— What to work on —
I'd like the entries that follow repeated exactly, with the pictures left out.

— Exercise data —
◆ ◆ ◆ ◆ ◆ ◆ ◆

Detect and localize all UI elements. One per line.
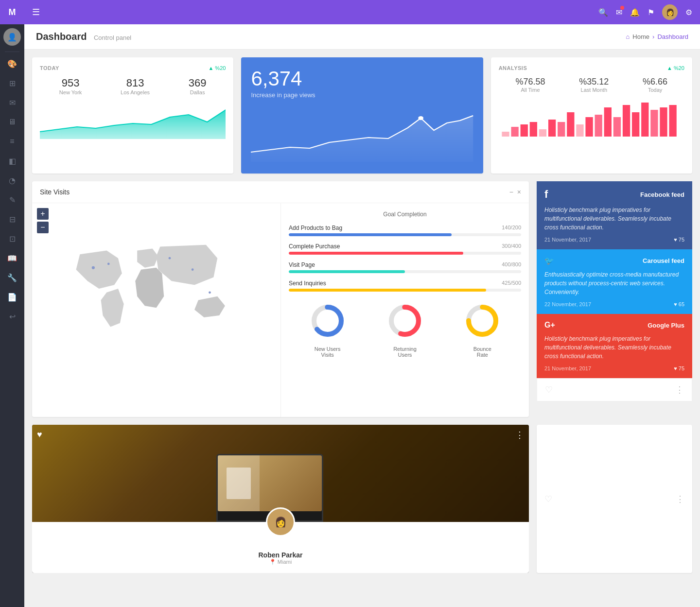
close-button[interactable]: × — [517, 188, 521, 196]
mail-icon[interactable]: ✉ — [616, 8, 622, 17]
stat-new-york: 953 New York — [59, 77, 82, 95]
topbar-left: ☰ — [32, 7, 40, 17]
sidebar-item-grid[interactable]: ⊞ — [0, 73, 24, 93]
breadcrumb-separator: › — [652, 33, 654, 40]
today-label: TODAY — [40, 65, 59, 71]
facebook-footer: 21 November, 2017 ♥ 75 — [544, 237, 684, 243]
home-icon: ⌂ — [626, 33, 630, 40]
twitter-likes: ♥ 65 — [674, 301, 684, 307]
svg-point-25 — [192, 268, 194, 271]
sidebar-item-list[interactable]: ≡ — [0, 132, 24, 151]
page-subtitle: Control panel — [94, 34, 131, 41]
gear-icon[interactable]: ⚙ — [685, 8, 692, 17]
photo-card: ♥ ⋮ 👩 Roben Parkar 📍 Miami — [32, 425, 529, 573]
svg-rect-19 — [650, 110, 658, 137]
topbar-avatar[interactable]: 👩 — [662, 4, 678, 20]
svg-rect-10 — [567, 112, 574, 137]
sidebar-item-reply[interactable]: ↩ — [0, 307, 24, 326]
stat-today: %6.66 Today — [643, 77, 667, 93]
mail-badge — [620, 6, 624, 10]
sidebar-item-mail[interactable]: ✉ — [0, 93, 24, 112]
topbar: ☰ 🔍 ✉ 🔔 ⚑ 👩 ⚙ — [24, 0, 700, 24]
breadcrumb-home[interactable]: Home — [632, 33, 649, 40]
svg-rect-5 — [520, 124, 527, 137]
sidebar-logo[interactable]: M — [0, 0, 24, 24]
zoom-in-button[interactable]: + — [37, 208, 49, 220]
sidebar-item-edit[interactable]: ✎ — [0, 190, 24, 209]
donut-svg-returning — [385, 301, 424, 340]
facebook-feed-card: f Facebook feed Holisticly benchmark plu… — [537, 181, 692, 249]
sidebar-item-table[interactable]: ⊟ — [0, 209, 24, 229]
today-label-analysis: Today — [643, 87, 667, 93]
progress-add — [289, 233, 521, 236]
today-card: TODAY ▲ %20 953 New York 813 Los Angeles — [32, 57, 233, 173]
stat-lastmonth: %35.12 Last Month — [579, 77, 609, 93]
analysis-badge: ▲ %20 — [667, 65, 684, 71]
search-icon[interactable]: 🔍 — [598, 8, 608, 17]
sidebar-item-wrench[interactable]: 🔧 — [0, 268, 24, 287]
facebook-likes: ♥ 75 — [674, 237, 684, 243]
twitter-text: Enthusiastically optimize cross-media ma… — [544, 270, 684, 296]
twitter-date: 22 November, 2017 — [544, 301, 591, 307]
minimize-button[interactable]: − — [509, 188, 513, 196]
profile-avatar: 👩 — [266, 507, 295, 537]
goals-area: Goal Completion Add Products to Bag 140/… — [280, 203, 529, 417]
today-badge: ▲ %20 — [208, 65, 226, 71]
donut-new-users: New UsersVisits — [308, 301, 347, 358]
sidebar-item-book[interactable]: 📖 — [0, 248, 24, 268]
facebook-header: f Facebook feed — [544, 188, 684, 201]
zoom-out-button[interactable]: − — [37, 222, 49, 233]
profile-section: 👩 Roben Parkar 📍 Miami — [32, 522, 529, 573]
breadcrumb-nav: ⌂ Home › Dashboard — [626, 33, 689, 40]
svg-rect-8 — [548, 120, 556, 137]
stat-la: 813 Los Angeles — [121, 77, 150, 95]
more-options-button[interactable]: ⋮ — [515, 430, 524, 440]
donut-label-new-users: New UsersVisits — [308, 346, 347, 358]
sidebar-item-chart[interactable]: ◔ — [0, 171, 24, 190]
svg-rect-3 — [502, 132, 509, 137]
google-text: Holisticly benchmark plug imperatives fo… — [544, 334, 684, 361]
facebook-text: Holisticly benchmark plug imperatives fo… — [544, 206, 684, 232]
sidebar: M 👤 🎨 ⊞ ✉ 🖥 ≡ ◧ ◔ ✎ ⊟ ⊡ 📖 🔧 📄 ↩ — [0, 0, 24, 607]
map-area: + − — [32, 203, 280, 417]
twitter-footer: 22 November, 2017 ♥ 65 — [544, 301, 684, 307]
svg-rect-11 — [576, 124, 583, 137]
bell-icon[interactable]: 🔔 — [630, 8, 640, 17]
stat-label-ny: New York — [59, 89, 82, 95]
goal-label-purchase: Complete Purchase — [289, 243, 340, 250]
twitter-feed-card: 🐦 Carousel feed Enthusiastically optimiz… — [537, 249, 692, 314]
analysis-chart — [499, 98, 684, 137]
heart-button[interactable]: ♥ — [37, 430, 42, 440]
hamburger-button[interactable]: ☰ — [32, 7, 40, 17]
sidebar-avatar[interactable]: 👤 — [3, 28, 21, 46]
sidebar-item-layers[interactable]: ◧ — [0, 151, 24, 171]
bottom-menu-icon: ⋮ — [676, 494, 684, 504]
stat-number-dallas: 369 — [189, 77, 207, 89]
sidebar-item-palette[interactable]: 🎨 — [0, 54, 24, 73]
flag-icon[interactable]: ⚑ — [648, 8, 654, 17]
lastmonth-label: Last Month — [579, 87, 609, 93]
stat-number-la: 813 — [121, 77, 150, 89]
sidebar-item-monitor[interactable]: 🖥 — [0, 112, 24, 132]
svg-rect-21 — [669, 105, 676, 137]
goal-send-inquiries: Send Inquiries 425/500 — [289, 280, 521, 292]
laptop-image — [227, 468, 251, 499]
alltime-label: All Time — [515, 87, 545, 93]
svg-point-24 — [169, 257, 171, 260]
analysis-header: ANALYSIS ▲ %20 — [499, 65, 684, 71]
twitter-icon: 🐦 — [544, 256, 554, 265]
svg-rect-13 — [595, 115, 602, 137]
location-text: Miami — [278, 559, 292, 565]
progress-visit — [289, 270, 521, 273]
sidebar-item-inbox[interactable]: ⊡ — [0, 229, 24, 248]
goal-value-purchase: 300/400 — [502, 243, 521, 250]
analysis-label: ANALYSIS — [499, 65, 527, 71]
svg-rect-20 — [660, 107, 667, 137]
donut-returning: ReturningUsers — [385, 301, 424, 358]
sidebar-item-file[interactable]: 📄 — [0, 287, 24, 307]
google-feed-card: G+ Google Plus Holisticly benchmark plug… — [537, 314, 692, 378]
photo-overlay: ♥ ⋮ — [37, 430, 524, 440]
svg-rect-6 — [529, 122, 537, 137]
google-footer: 21 November, 2017 ♥ 75 — [544, 365, 684, 371]
stat-label-la: Los Angeles — [121, 89, 150, 95]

◆ ◆ ◆ ◆ ◆ ◆ ◆

— Output —
Detect and localize all UI elements. One per line.
close-button[interactable]: × — [517, 188, 521, 196]
mail-icon[interactable]: ✉ — [616, 8, 622, 17]
stat-new-york: 953 New York — [59, 77, 82, 95]
topbar-left: ☰ — [32, 7, 40, 17]
sidebar-item-grid[interactable]: ⊞ — [0, 73, 24, 93]
breadcrumb-separator: › — [652, 33, 654, 40]
today-label: TODAY — [40, 65, 59, 71]
facebook-footer: 21 November, 2017 ♥ 75 — [544, 237, 684, 243]
home-icon: ⌂ — [626, 33, 630, 40]
twitter-likes: ♥ 65 — [674, 301, 684, 307]
svg-point-25 — [192, 268, 194, 271]
sidebar-item-list[interactable]: ≡ — [0, 132, 24, 151]
page-subtitle: Control panel — [94, 34, 131, 41]
gear-icon[interactable]: ⚙ — [685, 8, 692, 17]
photo-card: ♥ ⋮ 👩 Roben Parkar 📍 Miami — [32, 425, 529, 573]
svg-rect-19 — [650, 110, 658, 137]
topbar-avatar[interactable]: 👩 — [662, 4, 678, 20]
svg-rect-10 — [567, 112, 574, 137]
sidebar-item-reply[interactable]: ↩ — [0, 307, 24, 326]
stat-today: %6.66 Today — [643, 77, 667, 93]
mail-badge — [620, 6, 624, 10]
sidebar-item-mail[interactable]: ✉ — [0, 93, 24, 112]
topbar: ☰ 🔍 ✉ 🔔 ⚑ 👩 ⚙ — [24, 0, 700, 24]
breadcrumb-home[interactable]: Home — [632, 33, 649, 40]
svg-rect-5 — [520, 124, 527, 137]
sidebar-logo[interactable]: M — [0, 0, 24, 24]
zoom-in-button[interactable]: + — [37, 208, 49, 220]
sidebar-item-edit[interactable]: ✎ — [0, 190, 24, 209]
donut-svg-returning — [385, 301, 424, 340]
facebook-feed-card: f Facebook feed Holisticly benchmark plu… — [537, 181, 692, 249]
sidebar-item-table[interactable]: ⊟ — [0, 209, 24, 229]
today-label-analysis: Today — [643, 87, 667, 93]
progress-add — [289, 233, 521, 236]
today-card: TODAY ▲ %20 953 New York 813 Los Angeles — [32, 57, 233, 173]
stat-lastmonth: %35.12 Last Month — [579, 77, 609, 93]
analysis-badge: ▲ %20 — [667, 65, 684, 71]
search-icon[interactable]: 🔍 — [598, 8, 608, 17]
sidebar-item-wrench[interactable]: 🔧 — [0, 268, 24, 287]
facebook-likes: ♥ 75 — [674, 237, 684, 243]
twitter-text: Enthusiastically optimize cross-media ma… — [544, 270, 684, 296]
twitter-date: 22 November, 2017 — [544, 301, 591, 307]
minimize-button[interactable]: − — [509, 188, 513, 196]
profile-avatar: 👩 — [266, 507, 295, 537]
goals-area: Goal Completion Add Products to Bag 140/… — [280, 203, 529, 417]
today-badge: ▲ %20 — [208, 65, 226, 71]
donut-new-users: New UsersVisits — [308, 301, 347, 358]
sidebar-item-book[interactable]: 📖 — [0, 248, 24, 268]
facebook-header: f Facebook feed — [544, 188, 684, 201]
zoom-out-button[interactable]: − — [37, 222, 49, 233]
profile-section: 👩 Roben Parkar 📍 Miami — [32, 522, 529, 573]
breadcrumb-nav: ⌂ Home › Dashboard — [626, 33, 689, 40]
svg-rect-8 — [548, 120, 556, 137]
stat-la: 813 Los Angeles — [121, 77, 150, 95]
more-options-button[interactable]: ⋮ — [515, 430, 524, 440]
donut-label-new-users: New UsersVisits — [308, 346, 347, 358]
sidebar-item-chart[interactable]: ◔ — [0, 171, 24, 190]
svg-rect-3 — [502, 132, 509, 137]
google-text: Holisticly benchmark plug imperatives fo… — [544, 334, 684, 361]
facebook-text: Holisticly benchmark plug imperatives fo… — [544, 206, 684, 232]
sidebar: M 👤 🎨 ⊞ ✉ 🖥 ≡ ◧ ◔ ✎ ⊟ ⊡ 📖 🔧 📄 ↩ — [0, 0, 24, 607]
map-area: + − — [32, 203, 280, 417]
twitter-footer: 22 November, 2017 ♥ 65 — [544, 301, 684, 307]
svg-rect-11 — [576, 124, 583, 137]
bell-icon[interactable]: 🔔 — [630, 8, 640, 17]
stat-label-ny: New York — [59, 89, 82, 95]
goal-label-purchase: Complete Purchase — [289, 243, 340, 250]
twitter-feed-card: 🐦 Carousel feed Enthusiastically optimiz… — [537, 249, 692, 314]
analysis-chart — [499, 98, 684, 137]
heart-button[interactable]: ♥ — [37, 430, 42, 440]
hamburger-button[interactable]: ☰ — [32, 7, 40, 17]
sidebar-avatar[interactable]: 👤 — [3, 28, 21, 46]
sidebar-item-layers[interactable]: ◧ — [0, 151, 24, 171]
bottom-menu-icon: ⋮ — [676, 494, 684, 504]
stat-number-dallas: 369 — [189, 77, 207, 89]
sidebar-item-palette[interactable]: 🎨 — [0, 54, 24, 73]
flag-icon[interactable]: ⚑ — [648, 8, 654, 17]
lastmonth-label: Last Month — [579, 87, 609, 93]
stat-number-la: 813 — [121, 77, 150, 89]
sidebar-item-monitor[interactable]: 🖥 — [0, 112, 24, 132]
svg-rect-21 — [669, 105, 676, 137]
goal-send-inquiries: Send Inquiries 425/500 — [289, 280, 521, 292]
laptop-image — [227, 468, 251, 499]
alltime-label: All Time — [515, 87, 545, 93]
svg-point-24 — [169, 257, 171, 260]
analysis-header: ANALYSIS ▲ %20 — [499, 65, 684, 71]
twitter-icon: 🐦 — [544, 256, 554, 265]
svg-rect-13 — [595, 115, 602, 137]
location-text: Miami — [278, 559, 292, 565]
progress-visit — [289, 270, 521, 273]
sidebar-item-inbox[interactable]: ⊡ — [0, 229, 24, 248]
goal-value-purchase: 300/400 — [502, 243, 521, 250]
analysis-label: ANALYSIS — [499, 65, 527, 71]
svg-rect-20 — [660, 107, 667, 137]
donut-returning: ReturningUsers — [385, 301, 424, 358]
sidebar-item-file[interactable]: 📄 — [0, 287, 24, 307]
google-feed-card: G+ Google Plus Holisticly benchmark plug… — [537, 314, 692, 378]
photo-overlay: ♥ ⋮ — [37, 430, 524, 440]
svg-rect-6 — [529, 122, 537, 137]
google-footer: 21 November, 2017 ♥ 75 — [544, 365, 684, 371]
stat-label-la: Los Angeles — [121, 89, 150, 95]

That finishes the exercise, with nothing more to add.